Cornography - Granite Grok

Cornography

CornatholThe US Senate has overwhelmingly voted to end billions in ethanol subsidies.  And even though the bill has no hope of becoming law–Obama will not sign it–corn prices collapsed on the news. This is instructive for two reasons. 

First a large chunk of the subsidy being cut is paid to oil companies (or blenders) to offset the mandate to add ethanol to motor fuel.  So this is not just some bipartisan effort to screw the corn belt–Big Oil gets tens of billions in support to offset the costs of adhering to environmental mandates.  This measure would remove some or all of that.  With this price support gone, fuels that include ethanol could get more expensive.  Returning real world costs to pricing is necessary to stimulate real world interest in getting corn out of the fuel supply but that will require more repeals of past mandates, none of which Obama will likely sign either.
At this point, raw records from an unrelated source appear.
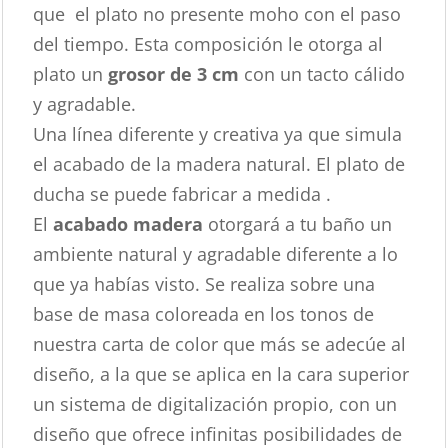
que el plato no presente moho con el paso
del tiempo. Esta composición le otorga al
plato un
grosor de 3 cm
con un tacto cálido
y agradable.
Una línea diferente y creativa ya que simula
el acabado de la madera natural. El plato de
ducha se puede fabricar a medida .
El
acabado madera
otorgará a tu baño un
ambiente natural y agradable diferente a lo
que ya habías visto. Se realiza sobre una
base de masa coloreada en los tonos de
nuestra carta de color que más se adecúe al
diseño, a la que se aplica en la cara superior
un sistema de digitalización propio, con un
diseño que ofrece infinitas posibilidades de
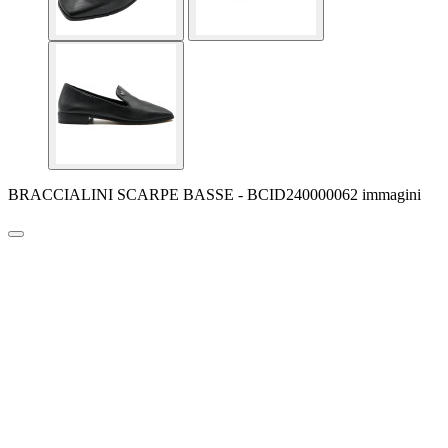
BRACCIALINI SCARPE BASSE - BCID240000062 immagini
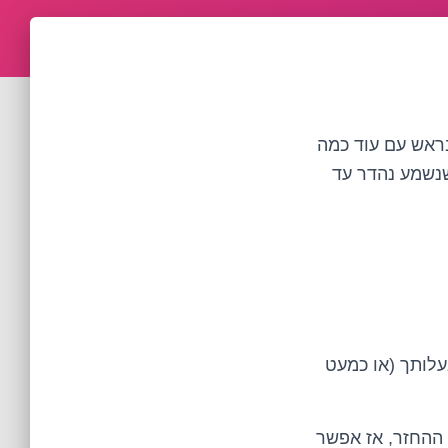
בראש עם עוד כמה
שנשמע נהדר עד
עלותך (או כמעט
 ההחזר, אז אפשר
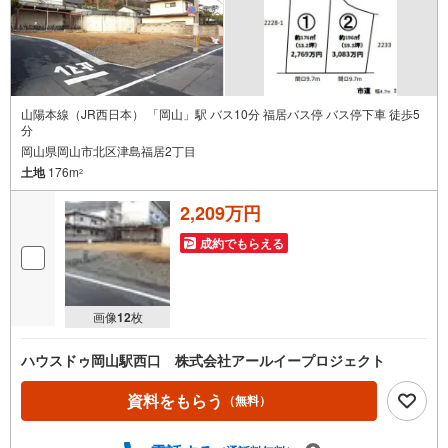
山陽本線（JR西日本） 「岡山」駅 バス10分 福居バス停 バス停下車 徒歩5
分
岡山県岡山市北区津島福居2丁目
土地
176m
2
2,209万円
成約でもらえる
画像
12
枚
ハウスドゥ岡山駅西口 株式会社アールイープロジェクト
資料をもらう
（無料）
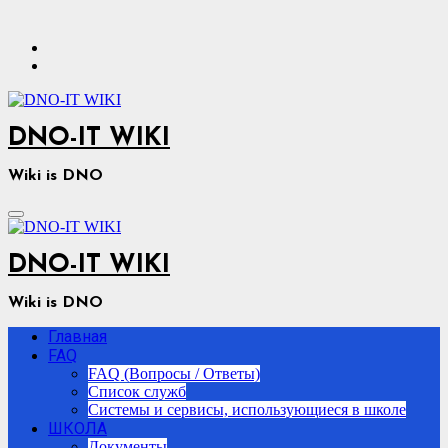
Перейти
к
содержимому
DNO-IT WIKI
Wiki is DNO
DNO-IT WIKI
Wiki is DNO
Главная
FAQ
FAQ (Вопросы / Ответы)
Список служб
Системы и сервисы, использующиеся в школе
ШКОЛА
Документы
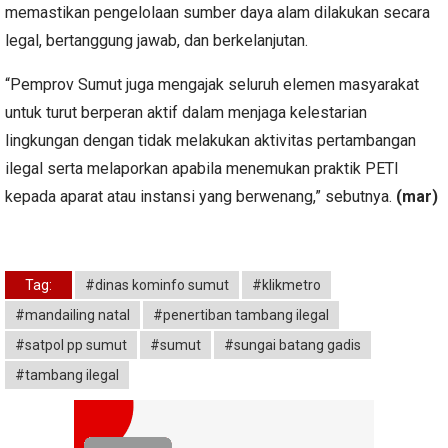
memastikan pengelolaan sumber daya alam dilakukan secara
legal, bertanggung jawab, dan berkelanjutan.
“Pemprov Sumut juga mengajak seluruh elemen masyarakat
untuk turut berperan aktif dalam menjaga kelestarian
lingkungan dengan tidak melakukan aktivitas pertambangan
ilegal serta melaporkan apabila menemukan praktik PETI
kepada aparat atau instansi yang berwenang,” sebutnya.
(mar)
Tag:
#dinas kominfo sumut
#klikmetro
#mandailing natal
#penertiban tambang ilegal
#satpol pp sumut
#sumut
#sungai batang gadis
#tambang ilegal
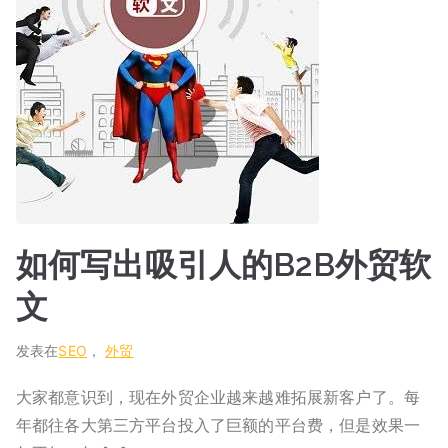
如何写出吸引人的B2B外贸软
文
发表在
SEO
，
外贸
大家都意识到，现在外贸企业越来越难拓展新客户了。每
年都往各大第三方平台投入了巨额的平台费，但是效果一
But this vote does send a message that a different president (not Mitt Romney by the way) might end the rent seekers good fortune within two years and the price of corn has responded poorly to the news.

Second, and this what I really want to address, just the idea of a change in corn policy has had as much as a 12% immediate downward effect on the price of corn.  So how much impact might it have had were it likley to pass?  More.

So how can naysayers continue to insist that a similar act regarding domestic oil production and refinement capacity might not also have a similar impact on the price of oil and everything that uses it, motor fuels in particular?

There are plenty of people who insist that if the US announced tomorrow that it has lifted all its drilling moratoriums, opened up development, streamlined the lease and permitting process, committed to increasing domestic refining capacity, and is willing to let oil and gas companies invest their own money in new technologies to extract more resources, that it would have no short term affect on prices.

I contend that if the US did even one of those things it would have an immediate affect.  Not just say they were going to do it, but to actually do it.  But imagine if we planned to do all of them? 

Oil prices could collapse if the largest customer of global oil became more of a do-it-yourselfer.  But we need a president who understands that cheap energy promotes jobs and growth in every sector, that America is probably the cleanest extractor of it on the planet, and that it is a national security issue worthy of our immediate attention.

But Obama does not agree and as long as this President, the environmentalists, the Farm Lobby, their rent seeking factory farms, and Republican morons like McCain and Romney are addicted to Cornography, we will continue to pay tens of billions up front to hide this failed policy of the past while centuries worth or more of cheap domestic energy sits under our feet.